### [RECORDS PROVIDED]

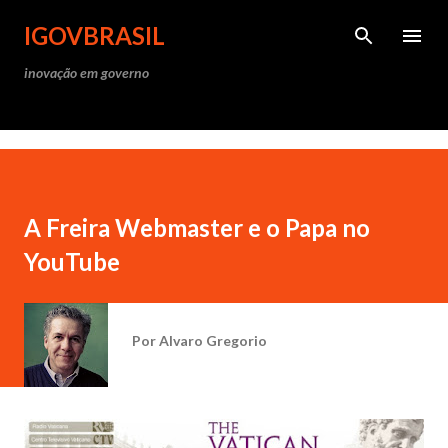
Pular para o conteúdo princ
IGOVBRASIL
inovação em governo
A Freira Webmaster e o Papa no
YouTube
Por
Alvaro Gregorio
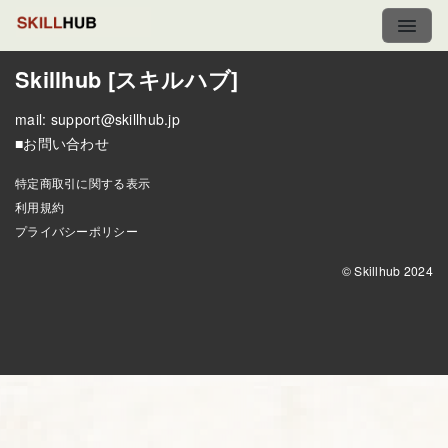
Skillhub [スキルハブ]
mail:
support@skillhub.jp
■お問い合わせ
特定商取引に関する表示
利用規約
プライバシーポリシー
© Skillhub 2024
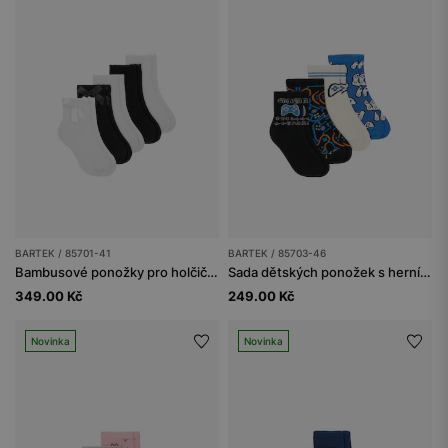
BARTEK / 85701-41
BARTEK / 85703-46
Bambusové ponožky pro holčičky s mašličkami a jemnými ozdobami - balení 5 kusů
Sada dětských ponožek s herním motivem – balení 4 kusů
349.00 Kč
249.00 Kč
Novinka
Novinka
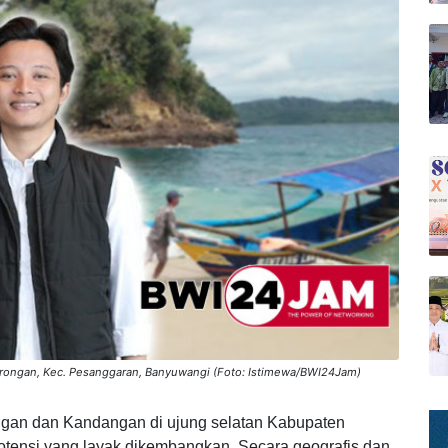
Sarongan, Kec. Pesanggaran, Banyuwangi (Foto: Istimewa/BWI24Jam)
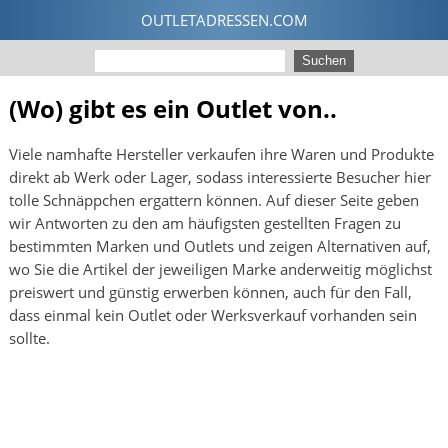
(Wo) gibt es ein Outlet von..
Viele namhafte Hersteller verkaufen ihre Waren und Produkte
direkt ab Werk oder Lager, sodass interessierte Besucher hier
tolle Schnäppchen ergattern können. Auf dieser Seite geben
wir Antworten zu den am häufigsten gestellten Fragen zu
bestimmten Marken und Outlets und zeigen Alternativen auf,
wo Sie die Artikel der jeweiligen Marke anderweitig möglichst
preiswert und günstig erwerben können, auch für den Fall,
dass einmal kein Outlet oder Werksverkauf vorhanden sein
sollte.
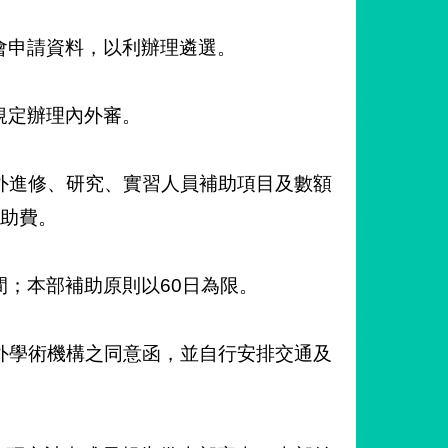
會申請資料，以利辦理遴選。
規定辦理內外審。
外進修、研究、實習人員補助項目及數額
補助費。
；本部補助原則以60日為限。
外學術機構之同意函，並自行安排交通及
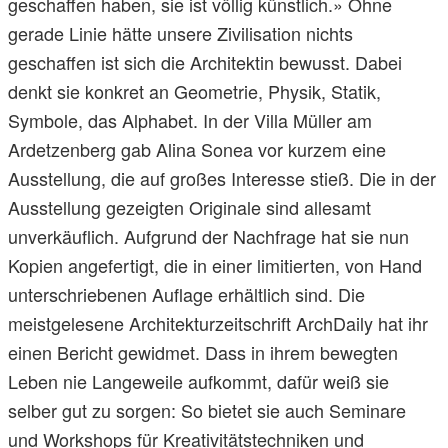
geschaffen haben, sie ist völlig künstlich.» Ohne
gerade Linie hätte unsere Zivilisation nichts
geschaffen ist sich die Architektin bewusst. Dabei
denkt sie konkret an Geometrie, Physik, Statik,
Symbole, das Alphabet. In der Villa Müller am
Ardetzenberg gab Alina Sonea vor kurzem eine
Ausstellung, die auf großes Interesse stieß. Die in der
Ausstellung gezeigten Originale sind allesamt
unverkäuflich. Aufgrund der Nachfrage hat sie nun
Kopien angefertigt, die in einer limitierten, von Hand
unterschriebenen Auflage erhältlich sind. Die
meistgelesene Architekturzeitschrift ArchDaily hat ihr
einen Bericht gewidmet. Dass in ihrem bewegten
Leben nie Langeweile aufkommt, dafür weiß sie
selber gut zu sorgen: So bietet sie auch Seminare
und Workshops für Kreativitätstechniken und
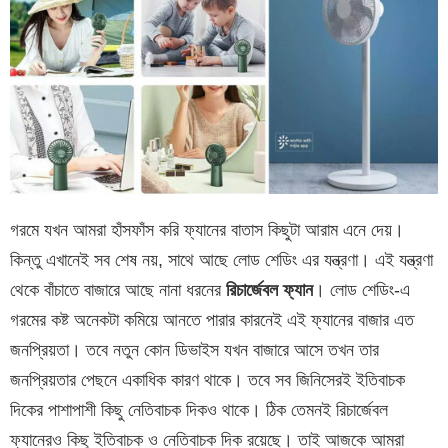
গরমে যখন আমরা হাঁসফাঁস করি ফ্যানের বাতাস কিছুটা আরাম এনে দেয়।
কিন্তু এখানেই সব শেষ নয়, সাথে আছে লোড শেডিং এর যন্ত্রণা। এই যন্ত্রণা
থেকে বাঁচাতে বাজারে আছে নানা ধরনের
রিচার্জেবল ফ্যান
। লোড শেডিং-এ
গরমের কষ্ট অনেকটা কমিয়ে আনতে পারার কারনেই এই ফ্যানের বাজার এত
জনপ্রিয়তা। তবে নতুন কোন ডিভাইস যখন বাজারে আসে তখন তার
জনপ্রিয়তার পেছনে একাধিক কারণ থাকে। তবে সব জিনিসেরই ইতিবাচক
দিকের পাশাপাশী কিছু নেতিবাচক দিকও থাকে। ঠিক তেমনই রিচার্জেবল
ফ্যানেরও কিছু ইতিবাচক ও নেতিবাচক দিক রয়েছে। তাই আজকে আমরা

### [EXERCISE GOAL]
Look above for the line containing "preiswert und günstig" and the line containing "unverkäuflich. Aufgrund der", then reproduce both and everything between them exactly, pictures omitted.

### [EXERCISE RESULT]
preiswert und günstig erwerben können, auch für den Fall,
dass einmal kein Outlet oder Werksverkauf vorhanden sein
sollte.
會申請資料，以利辦理遴選。
規定辦理內外審。
外進修、研究、實習人員補助項目及數額
補助費。
；本部補助原則以60日為限。
外學術機構之同意函，並自行安排交通及
geschaffen haben, sie ist völlig künstlich.» Ohne
gerade Linie hätte unsere Zivilisation nichts
geschaffen ist sich die Architektin bewusst. Dabei
denkt sie konkret an Geometrie, Physik, Statik,
Symbole, das Alphabet. In der Villa Müller am
Ardetzenberg gab Alina Sonea vor kurzem eine
Ausstellung, die auf großes Interesse stieß. Die in der
Ausstellung gezeigten Originale sind allesamt
unverkäuflich. Aufgrund der Nachfrage hat sie nun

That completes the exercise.